I'm trying to create a Regex usuable in C# that will allow me to take a list of single letters and/or letter groups and ensure that a word is only comprised of items from that list. For instance:
- 'a' would match 'a', 'aa', 'aaa', but not 'ab'
- 'a b' would match 'a', 'ab', 'abba', 'b', but not 'abc'
- 'a b abc' would match 'a', 'ab', 'abc', 'aabc', 'baabc', but not 'ababac'
I thought something of the form
(a|b|abc)*
would work, but it incorrectly matches the last term.
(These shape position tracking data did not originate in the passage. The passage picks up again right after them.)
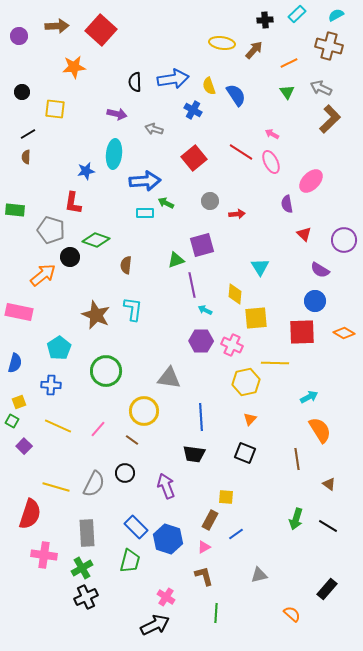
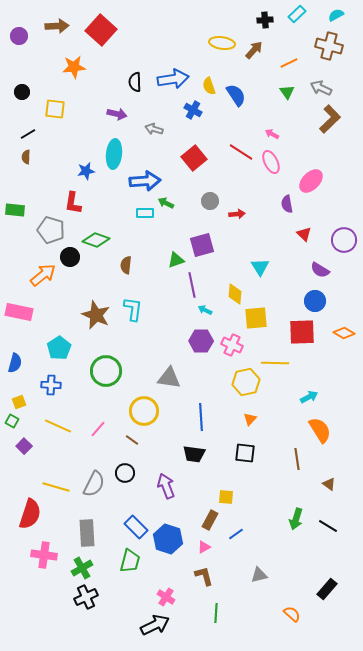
black square at (245, 453): rotated 15 degrees counterclockwise
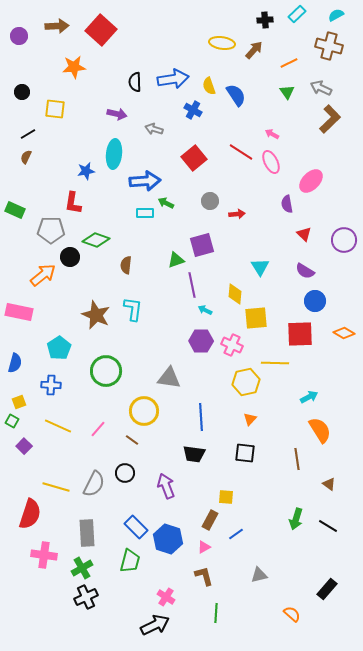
brown semicircle at (26, 157): rotated 24 degrees clockwise
green rectangle at (15, 210): rotated 18 degrees clockwise
gray pentagon at (51, 230): rotated 16 degrees counterclockwise
purple semicircle at (320, 270): moved 15 px left, 1 px down
red square at (302, 332): moved 2 px left, 2 px down
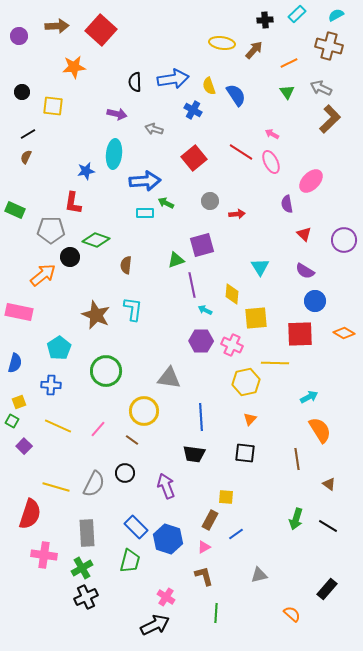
yellow square at (55, 109): moved 2 px left, 3 px up
yellow diamond at (235, 294): moved 3 px left
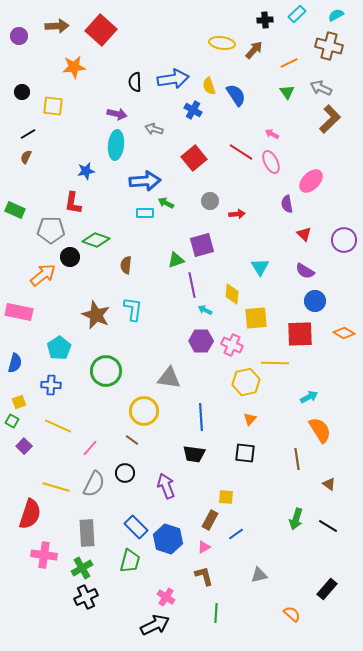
cyan ellipse at (114, 154): moved 2 px right, 9 px up
pink line at (98, 429): moved 8 px left, 19 px down
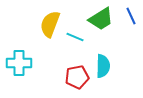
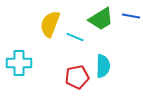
blue line: rotated 54 degrees counterclockwise
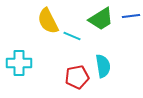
blue line: rotated 18 degrees counterclockwise
yellow semicircle: moved 2 px left, 3 px up; rotated 48 degrees counterclockwise
cyan line: moved 3 px left, 1 px up
cyan semicircle: rotated 10 degrees counterclockwise
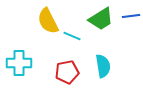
red pentagon: moved 10 px left, 5 px up
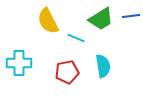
cyan line: moved 4 px right, 2 px down
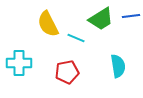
yellow semicircle: moved 3 px down
cyan semicircle: moved 15 px right
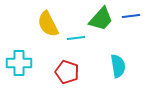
green trapezoid: rotated 16 degrees counterclockwise
cyan line: rotated 30 degrees counterclockwise
red pentagon: rotated 30 degrees clockwise
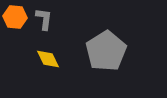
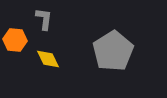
orange hexagon: moved 23 px down
gray pentagon: moved 7 px right
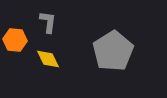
gray L-shape: moved 4 px right, 3 px down
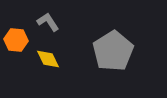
gray L-shape: rotated 40 degrees counterclockwise
orange hexagon: moved 1 px right
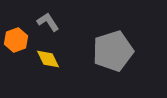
orange hexagon: rotated 25 degrees counterclockwise
gray pentagon: rotated 15 degrees clockwise
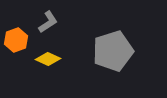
gray L-shape: rotated 90 degrees clockwise
yellow diamond: rotated 40 degrees counterclockwise
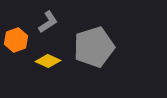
gray pentagon: moved 19 px left, 4 px up
yellow diamond: moved 2 px down
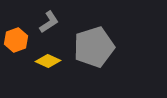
gray L-shape: moved 1 px right
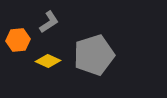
orange hexagon: moved 2 px right; rotated 15 degrees clockwise
gray pentagon: moved 8 px down
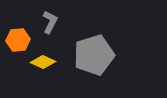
gray L-shape: moved 1 px right; rotated 30 degrees counterclockwise
yellow diamond: moved 5 px left, 1 px down
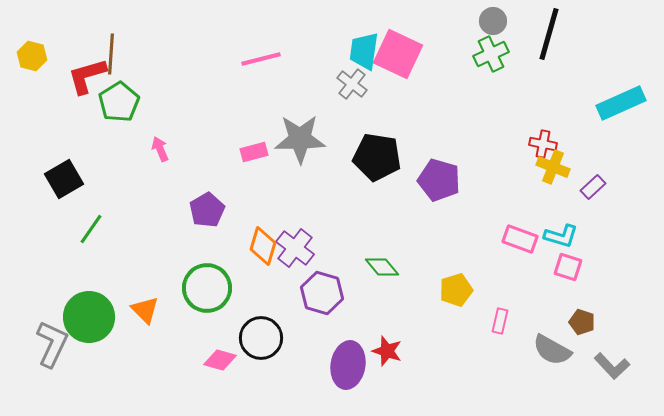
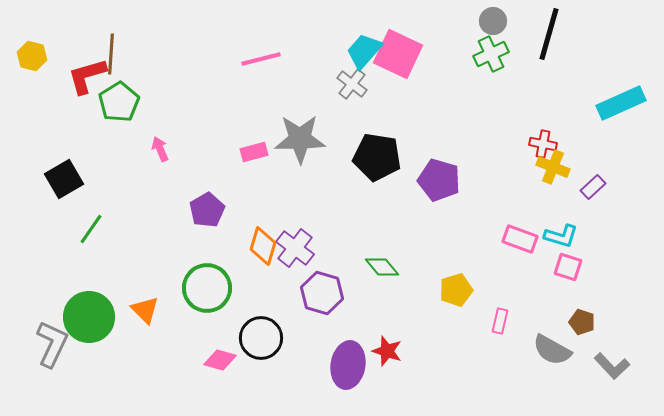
cyan trapezoid at (364, 51): rotated 33 degrees clockwise
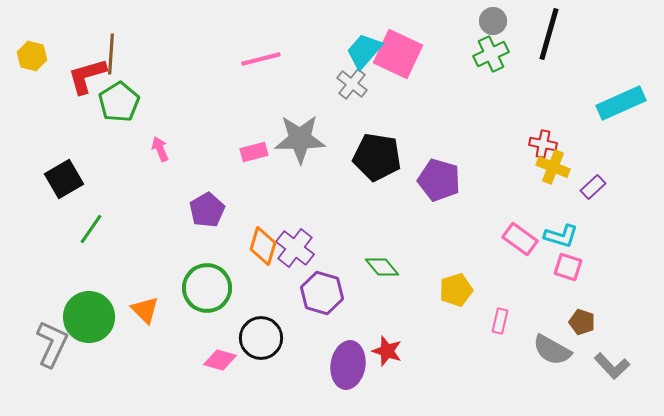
pink rectangle at (520, 239): rotated 16 degrees clockwise
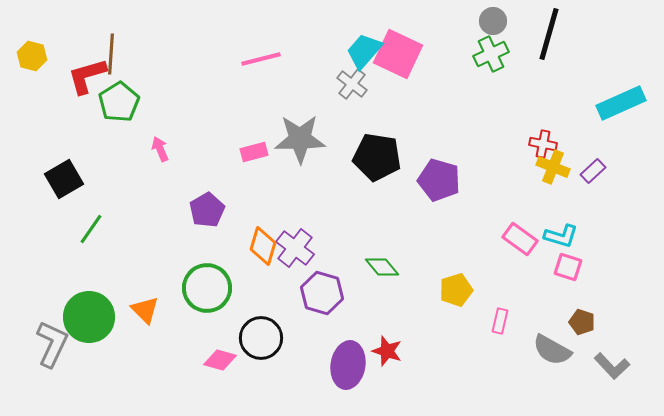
purple rectangle at (593, 187): moved 16 px up
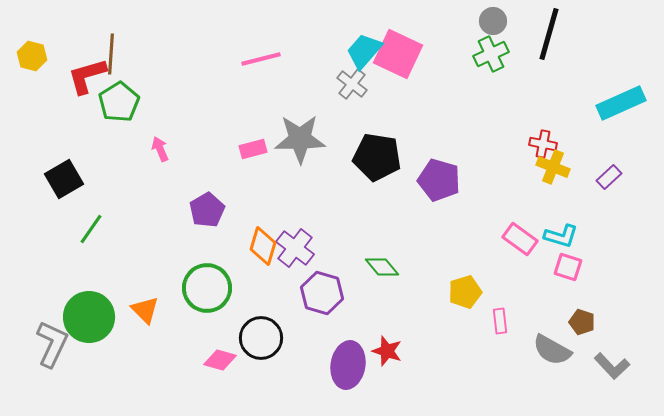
pink rectangle at (254, 152): moved 1 px left, 3 px up
purple rectangle at (593, 171): moved 16 px right, 6 px down
yellow pentagon at (456, 290): moved 9 px right, 2 px down
pink rectangle at (500, 321): rotated 20 degrees counterclockwise
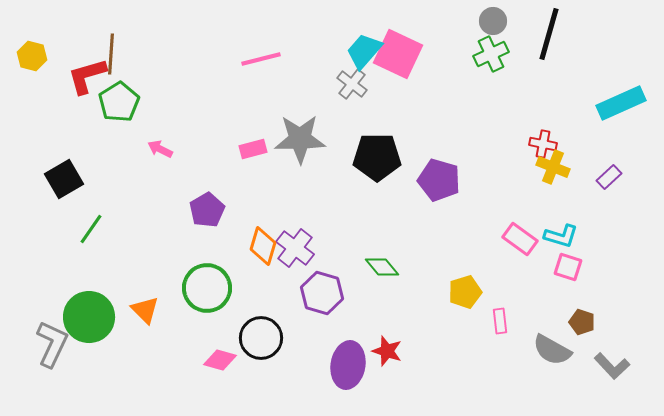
pink arrow at (160, 149): rotated 40 degrees counterclockwise
black pentagon at (377, 157): rotated 9 degrees counterclockwise
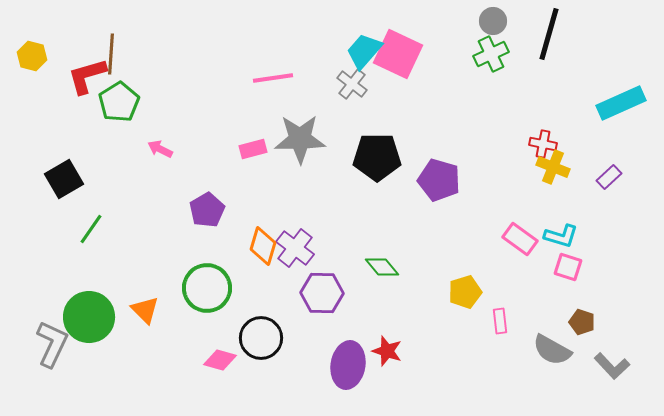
pink line at (261, 59): moved 12 px right, 19 px down; rotated 6 degrees clockwise
purple hexagon at (322, 293): rotated 15 degrees counterclockwise
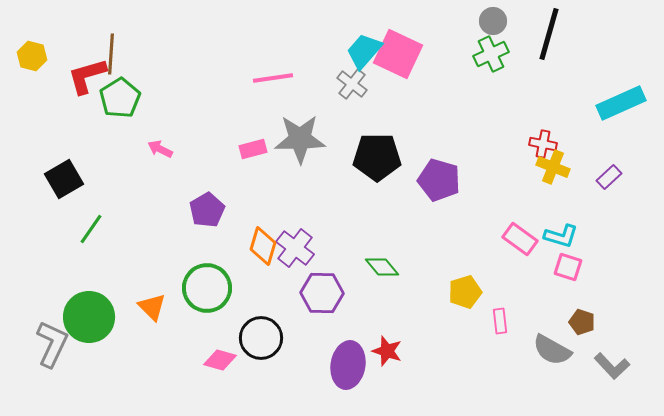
green pentagon at (119, 102): moved 1 px right, 4 px up
orange triangle at (145, 310): moved 7 px right, 3 px up
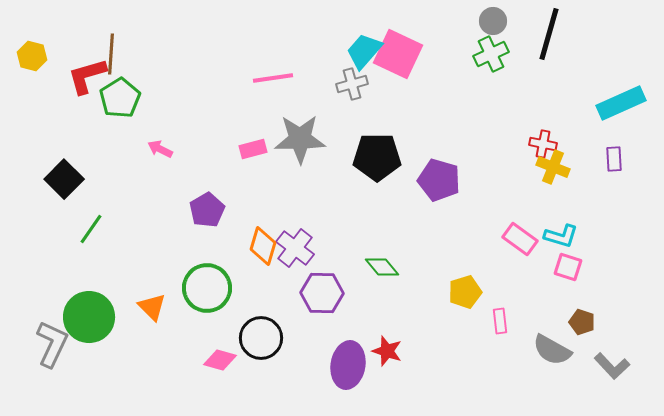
gray cross at (352, 84): rotated 36 degrees clockwise
purple rectangle at (609, 177): moved 5 px right, 18 px up; rotated 50 degrees counterclockwise
black square at (64, 179): rotated 15 degrees counterclockwise
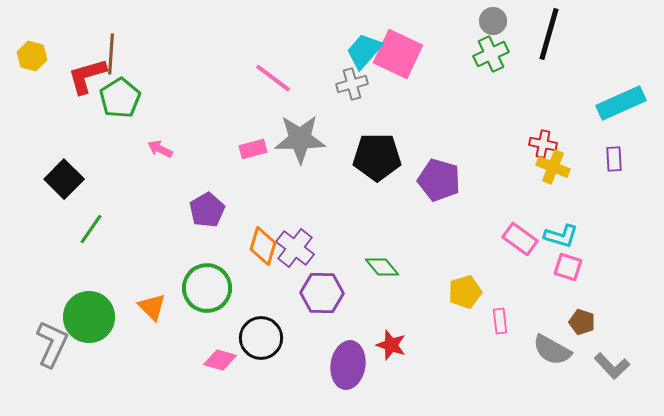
pink line at (273, 78): rotated 45 degrees clockwise
red star at (387, 351): moved 4 px right, 6 px up
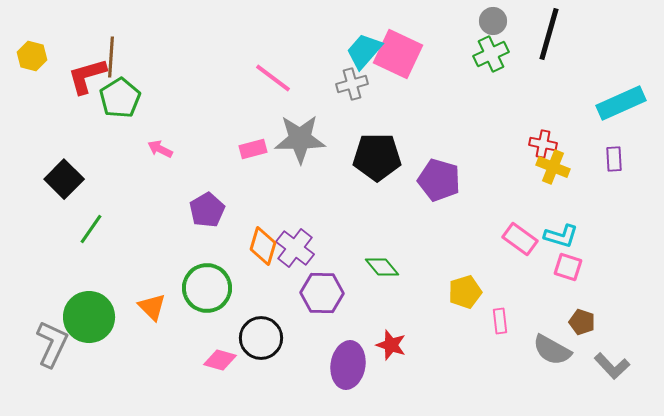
brown line at (111, 54): moved 3 px down
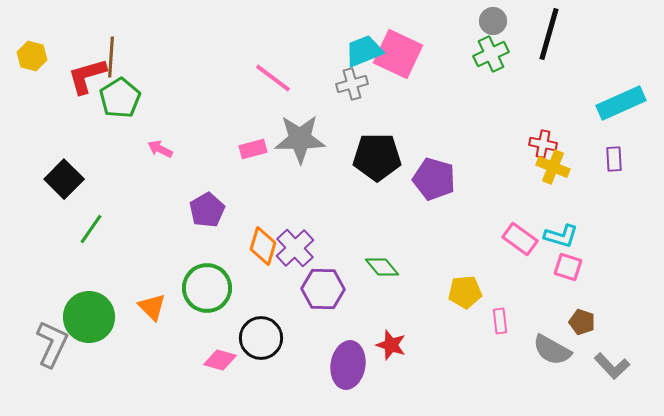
cyan trapezoid at (364, 51): rotated 27 degrees clockwise
purple pentagon at (439, 180): moved 5 px left, 1 px up
purple cross at (295, 248): rotated 9 degrees clockwise
yellow pentagon at (465, 292): rotated 12 degrees clockwise
purple hexagon at (322, 293): moved 1 px right, 4 px up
Here's the code I'm testing with:
[Fact]
public void TestRegex()
{
Regex regex = new Regex("(a|b|abc)*");
regex.IsMatch("a").ShouldBeTrue();
regex.IsMatch("b").ShouldBeTrue();
regex.IsMatch("abc").ShouldBeTrue();
regex.IsMatch("aabc").ShouldBeTrue();
regex.IsMatch("baabc").ShouldBeTrue();
// This should not match ... I don't think anyway
regex.IsMatch("ababac").ShouldBeFalse();
}
I have a pretty basic understanding of regex, so apologies if I'm missing something obvious here :)
Update I don't understand why your counter-example is a counter-example : ababac = a b a bac. cCould you clarify ?
I only want to use 'a', 'b', and 'abc' - 'bac' would be a completely different term.
Let me give another example: Using 'ba' and 't', I could match the word 'bat', but not 'tab'. The order of the letters inside the letter groups is important.
(Tests with Diadistis' solution)
[Fact]
public void TestRegex()
{
Regex regex = new Regex(@"\A(?:(e|l|ho)*)\Z");
regex.IsMatch("e").ShouldBeTrue();
regex.IsMatch("l").ShouldBeTrue();
regex.IsMatch("ho").ShouldBeTrue();
regex.IsMatch("elho").ShouldBeTrue();
regex.IsMatch("hole").ShouldBeTrue();
regex.IsMatch("holle").ShouldBeTrue();
regex.IsMatch("hello").ShouldBeFalse();
regex.IsMatch("hotel").ShouldBeFalse();
}